(Extracted page text data)

━━━━━━━━━━━━━━━━━━━━

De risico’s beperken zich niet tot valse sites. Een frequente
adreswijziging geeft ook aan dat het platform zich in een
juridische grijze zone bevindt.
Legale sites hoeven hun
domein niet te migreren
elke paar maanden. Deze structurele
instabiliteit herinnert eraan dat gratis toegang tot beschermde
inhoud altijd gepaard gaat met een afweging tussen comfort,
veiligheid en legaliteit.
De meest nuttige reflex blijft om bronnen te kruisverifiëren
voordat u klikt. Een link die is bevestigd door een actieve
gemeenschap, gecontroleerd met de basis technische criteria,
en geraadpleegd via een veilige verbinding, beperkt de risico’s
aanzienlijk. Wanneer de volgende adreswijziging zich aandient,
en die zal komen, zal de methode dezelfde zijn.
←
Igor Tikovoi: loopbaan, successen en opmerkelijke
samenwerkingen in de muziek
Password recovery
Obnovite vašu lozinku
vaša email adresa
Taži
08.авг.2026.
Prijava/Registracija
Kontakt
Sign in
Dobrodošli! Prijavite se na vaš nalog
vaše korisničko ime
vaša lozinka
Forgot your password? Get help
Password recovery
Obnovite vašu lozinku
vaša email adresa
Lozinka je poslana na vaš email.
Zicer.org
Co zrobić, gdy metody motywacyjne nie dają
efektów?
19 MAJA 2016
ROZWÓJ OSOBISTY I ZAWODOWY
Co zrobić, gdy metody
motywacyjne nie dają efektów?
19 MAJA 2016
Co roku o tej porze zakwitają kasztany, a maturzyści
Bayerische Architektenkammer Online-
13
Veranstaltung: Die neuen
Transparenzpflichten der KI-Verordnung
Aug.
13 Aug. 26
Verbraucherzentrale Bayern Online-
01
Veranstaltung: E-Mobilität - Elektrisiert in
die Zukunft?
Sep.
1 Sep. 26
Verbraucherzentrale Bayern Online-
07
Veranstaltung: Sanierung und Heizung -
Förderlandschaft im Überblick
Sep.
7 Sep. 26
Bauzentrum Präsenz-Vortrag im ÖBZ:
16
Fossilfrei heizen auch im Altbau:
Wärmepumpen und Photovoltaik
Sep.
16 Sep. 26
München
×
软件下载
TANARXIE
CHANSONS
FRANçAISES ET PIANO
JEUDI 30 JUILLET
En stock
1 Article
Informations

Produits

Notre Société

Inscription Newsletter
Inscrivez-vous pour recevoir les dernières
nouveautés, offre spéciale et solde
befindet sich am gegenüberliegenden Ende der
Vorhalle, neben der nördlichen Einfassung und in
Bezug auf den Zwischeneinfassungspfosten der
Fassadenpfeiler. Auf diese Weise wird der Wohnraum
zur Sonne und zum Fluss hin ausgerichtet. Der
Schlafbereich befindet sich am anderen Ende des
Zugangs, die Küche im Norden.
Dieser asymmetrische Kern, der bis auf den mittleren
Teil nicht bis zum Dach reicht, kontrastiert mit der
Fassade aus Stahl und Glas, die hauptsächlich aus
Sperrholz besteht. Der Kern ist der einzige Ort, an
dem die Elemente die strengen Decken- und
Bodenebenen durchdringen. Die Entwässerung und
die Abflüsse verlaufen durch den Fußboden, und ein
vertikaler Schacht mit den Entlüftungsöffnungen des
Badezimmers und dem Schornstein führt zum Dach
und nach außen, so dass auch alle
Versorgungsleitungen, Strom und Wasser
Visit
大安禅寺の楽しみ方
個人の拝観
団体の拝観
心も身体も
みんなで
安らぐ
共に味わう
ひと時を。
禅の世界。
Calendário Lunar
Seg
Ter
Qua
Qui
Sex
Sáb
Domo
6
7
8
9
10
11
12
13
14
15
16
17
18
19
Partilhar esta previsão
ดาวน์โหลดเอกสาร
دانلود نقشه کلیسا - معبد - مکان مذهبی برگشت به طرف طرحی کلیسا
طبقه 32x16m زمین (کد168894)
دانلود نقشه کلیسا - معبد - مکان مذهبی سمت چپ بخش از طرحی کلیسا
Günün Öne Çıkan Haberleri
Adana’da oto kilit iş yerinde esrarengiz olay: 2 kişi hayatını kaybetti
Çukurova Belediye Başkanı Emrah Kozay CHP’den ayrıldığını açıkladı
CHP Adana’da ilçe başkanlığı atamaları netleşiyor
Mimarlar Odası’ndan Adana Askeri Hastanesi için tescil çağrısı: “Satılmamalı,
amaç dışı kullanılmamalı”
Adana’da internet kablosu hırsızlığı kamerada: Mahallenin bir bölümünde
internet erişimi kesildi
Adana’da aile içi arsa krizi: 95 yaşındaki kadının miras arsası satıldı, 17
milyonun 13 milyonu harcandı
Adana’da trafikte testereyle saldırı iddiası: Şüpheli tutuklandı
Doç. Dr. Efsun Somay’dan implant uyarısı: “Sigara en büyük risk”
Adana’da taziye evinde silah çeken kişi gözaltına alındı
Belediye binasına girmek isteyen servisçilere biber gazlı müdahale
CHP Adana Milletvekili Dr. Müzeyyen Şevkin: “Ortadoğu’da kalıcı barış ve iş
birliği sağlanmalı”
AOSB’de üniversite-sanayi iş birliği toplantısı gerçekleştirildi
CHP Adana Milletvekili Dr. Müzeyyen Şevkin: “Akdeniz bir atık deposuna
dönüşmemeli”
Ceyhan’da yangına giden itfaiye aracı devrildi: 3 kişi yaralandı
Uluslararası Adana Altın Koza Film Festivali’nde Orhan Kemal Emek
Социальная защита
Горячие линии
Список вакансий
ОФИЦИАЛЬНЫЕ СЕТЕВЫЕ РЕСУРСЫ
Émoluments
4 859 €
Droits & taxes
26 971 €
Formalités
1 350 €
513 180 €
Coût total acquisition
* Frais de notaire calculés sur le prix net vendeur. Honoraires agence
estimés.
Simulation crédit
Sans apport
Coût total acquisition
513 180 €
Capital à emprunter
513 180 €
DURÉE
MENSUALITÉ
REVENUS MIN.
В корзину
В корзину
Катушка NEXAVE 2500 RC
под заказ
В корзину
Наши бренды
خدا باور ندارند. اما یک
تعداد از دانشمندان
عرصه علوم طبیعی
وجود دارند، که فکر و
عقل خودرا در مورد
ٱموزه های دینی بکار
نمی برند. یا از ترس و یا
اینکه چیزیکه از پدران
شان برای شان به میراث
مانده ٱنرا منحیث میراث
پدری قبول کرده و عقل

━━━━━━━━━━━━━━━━━━━━

**What is required:** Take the entries above and return all of them exactly.

**Solution below:**
De risico’s beperken zich niet tot valse sites. Een frequente
adreswijziging geeft ook aan dat het platform zich in een
juridische grijze zone bevindt.
Legale sites hoeven hun
domein niet te migreren
elke paar maanden. Deze structurele
instabiliteit herinnert eraan dat gratis toegang tot beschermde
inhoud altijd gepaard gaat met een afweging tussen comfort,
veiligheid en legaliteit.
De meest nuttige reflex blijft om bronnen te kruisverifiëren
voordat u klikt. Een link die is bevestigd door een actieve
gemeenschap, gecontroleerd met de basis technische criteria,
en geraadpleegd via een veilige verbinding, beperkt de risico’s
aanzienlijk. Wanneer de volgende adreswijziging zich aandient,
en die zal komen, zal de methode dezelfde zijn.
←
Igor Tikovoi: loopbaan, successen en opmerkelijke
samenwerkingen in de muziek
Password recovery
Obnovite vašu lozinku
vaša email adresa
Taži
08.авг.2026.
Prijava/Registracija
Kontakt
Sign in
Dobrodošli! Prijavite se na vaš nalog
vaše korisničko ime
vaša lozinka
Forgot your password? Get help
Password recovery
Obnovite vašu lozinku
vaša email adresa
Lozinka je poslana na vaš email.
Zicer.org
Co zrobić, gdy metody motywacyjne nie dają
efektów?
19 MAJA 2016
ROZWÓJ OSOBISTY I ZAWODOWY
Co zrobić, gdy metody
motywacyjne nie dają efektów?
19 MAJA 2016
Co roku o tej porze zakwitają kasztany, a maturzyści
Bayerische Architektenkammer Online-
13
Veranstaltung: Die neuen
Transparenzpflichten der KI-Verordnung
Aug.
13 Aug. 26
Verbraucherzentrale Bayern Online-
01
Veranstaltung: E-Mobilität - Elektrisiert in
die Zukunft?
Sep.
1 Sep. 26
Verbraucherzentrale Bayern Online-
07
Veranstaltung: Sanierung und Heizung -
Förderlandschaft im Überblick
Sep.
7 Sep. 26
Bauzentrum Präsenz-Vortrag im ÖBZ:
16
Fossilfrei heizen auch im Altbau:
Wärmepumpen und Photovoltaik
Sep.
16 Sep. 26
München
×
软件下载
TANARXIE
CHANSONS
FRANçAISES ET PIANO
JEUDI 30 JUILLET
En stock
1 Article
Informations

Produits

Notre Société

Inscription Newsletter
Inscrivez-vous pour recevoir les dernières
nouveautés, offre spéciale et solde
befindet sich am gegenüberliegenden Ende der
Vorhalle, neben der nördlichen Einfassung und in
Bezug auf den Zwischeneinfassungspfosten der
Fassadenpfeiler. Auf diese Weise wird der Wohnraum
zur Sonne und zum Fluss hin ausgerichtet. Der
Schlafbereich befindet sich am anderen Ende des
Zugangs, die Küche im Norden.
Dieser asymmetrische Kern, der bis auf den mittleren
Teil nicht bis zum Dach reicht, kontrastiert mit der
Fassade aus Stahl und Glas, die hauptsächlich aus
Sperrholz besteht. Der Kern ist der einzige Ort, an
dem die Elemente die strengen Decken- und
Bodenebenen durchdringen. Die Entwässerung und
die Abflüsse verlaufen durch den Fußboden, und ein
vertikaler Schacht mit den Entlüftungsöffnungen des
Badezimmers und dem Schornstein führt zum Dach
und nach außen, so dass auch alle
Versorgungsleitungen, Strom und Wasser
Visit
大安禅寺の楽しみ方
個人の拝観
団体の拝観
心も身体も
みんなで
安らぐ
共に味わう
ひと時を。
禅の世界。
Calendário Lunar
Seg
Ter
Qua
Qui
Sex
Sáb
Domo
6
7
8
9
10
11
12
13
14
15
16
17
18
19
Partilhar esta previsão
ดาวน์โหลดเอกสาร
دانلود نقشه کلیسا - معبد - مکان مذهبی برگشت به طرف طرحی کلیسا
طبقه 32x16m زمین (کد168894)
دانلود نقشه کلیسا - معبد - مکان مذهبی سمت چپ بخش از طرحی کلیسا
Günün Öne Çıkan Haberleri
Adana’da oto kilit iş yerinde esrarengiz olay: 2 kişi hayatını kaybetti
Çukurova Belediye Başkanı Emrah Kozay CHP’den ayrıldığını açıkladı
CHP Adana’da ilçe başkanlığı atamaları netleşiyor
Mimarlar Odası’ndan Adana Askeri Hastanesi için tescil çağrısı: “Satılmamalı,
amaç dışı kullanılmamalı”
Adana’da internet kablosu hırsızlığı kamerada: Mahallenin bir bölümünde
internet erişimi kesildi
Adana’da aile içi arsa krizi: 95 yaşındaki kadının miras arsası satıldı, 17
milyonun 13 milyonu harcandı
Adana’da trafikte testereyle saldırı iddiası: Şüpheli tutuklandı
Doç. Dr. Efsun Somay’dan implant uyarısı: “Sigara en büyük risk”
Adana’da taziye evinde silah çeken kişi gözaltına alındı
Belediye binasına girmek isteyen servisçilere biber gazlı müdahale
CHP Adana Milletvekili Dr. Müzeyyen Şevkin: “Ortadoğu’da kalıcı barış ve iş
birliği sağlanmalı”
AOSB’de üniversite-sanayi iş birliği toplantısı gerçekleştirildi
CHP Adana Milletvekili Dr. Müzeyyen Şevkin: “Akdeniz bir atık deposuna
dönüşmemeli”
Ceyhan’da yangına giden itfaiye aracı devrildi: 3 kişi yaralandı
Uluslararası Adana Altın Koza Film Festivali’nde Orhan Kemal Emek
Социальная защита
Горячие линии
Список вакансий
ОФИЦИАЛЬНЫЕ СЕТЕВЫЕ РЕСУРСЫ
Émoluments
4 859 €
Droits & taxes
26 971 €
Formalités
1 350 €
513 180 €
Coût total acquisition
* Frais de notaire calculés sur le prix net vendeur. Honoraires agence
estimés.
Simulation crédit
Sans apport
Coût total acquisition
513 180 €
Capital à emprunter
513 180 €
DURÉE
MENSUALITÉ
REVENUS MIN.
В корзину
В корзину
Катушка NEXAVE 2500 RC
под заказ
В корзину
Наши бренды
خدا باور ندارند. اما یک
تعداد از دانشمندان
عرصه علوم طبیعی
وجود دارند، که فکر و
عقل خودرا در مورد
ٱموزه های دینی بکار
نمی برند. یا از ترس و یا
اینکه چیزیکه از پدران
شان برای شان به میراث
مانده ٱنرا منحیث میراث
پدری قبول کرده و عقل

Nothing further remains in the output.